LeetCode 1299. Replace Elements

Given an array arr, replace every element in that array with the greatest element among the elements to its right, and replace the last element with -1.
给定一个数组arr，用其右边元素中最大的元素替换该数组中的每个元素，并用-1替换最后一个元素。

After doing so, return the array.
这样做之后，返回数组。

Example 1:
Input: arr = [17,18,5,4,6,1]
Output: [18,6,6,6,1,-1]

Constraints:

• 1 <= arr.length <= 10^4
• 1 <= arr[i] <= 10^5

Solution:

#solution 1 - forward
class Solution:
    def replaceElements(self, arr: List[int]) -> List[int]:
        for i in range(len(arr)-1):
            arr[i] = max(arr[i+1:])
        arr[-1] = -1
        return arr

This solution is straightforward but relatively slow. Just keep in mind that max() doesn't take empty sequence for the its argument. So we need to loop to the len(arr)-1该解决方案很简单，但是相对较慢。需要补充的一点是，max（）的参数不接受空序列。
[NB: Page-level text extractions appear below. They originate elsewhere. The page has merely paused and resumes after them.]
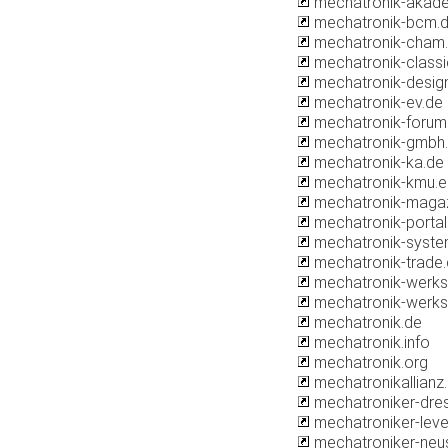
mechatronik-akade
mechatronik-bcm.
mechatronik-cham
mechatronik-classi
mechatronik-desig
mechatronik-ev.de
mechatronik-forum
mechatronik-gmbh
mechatronik-ka.de
mechatronik-kmu.e
mechatronik-magaz
mechatronik-portal
mechatronik-syste
mechatronik-trade
mechatronik-werkst
mechatronik-werkst
mechatronik.de
mechatronik.info
mechatronik.org
mechatronikallianz
mechatroniker-dre
mechatroniker-leve
mechatroniker-neu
所以需要loop到len(arr) - 1。

#solution 2 - backward
class Solution:
    def replaceElements(self, arr: List[int]) -> List[int]:
        max_num = -1
        i = len(arr) - 1
        while i >= 0 :
            temp = arr[i]
            arr[i] = max_num
            if temp > max_num :
                max_num  = temp
        i -= 1
        return arr 

If we think this from backward, then this question will become update the current value with the max value we have seen, which uses a variable to track the max, thus dramatically reducing the computation cost.
如果我们从反向思考，那么这个问题将变为使用我们看到的最大值来更新当前值，使用变量来跟踪见过的最大值，从而大大降低了计算成本。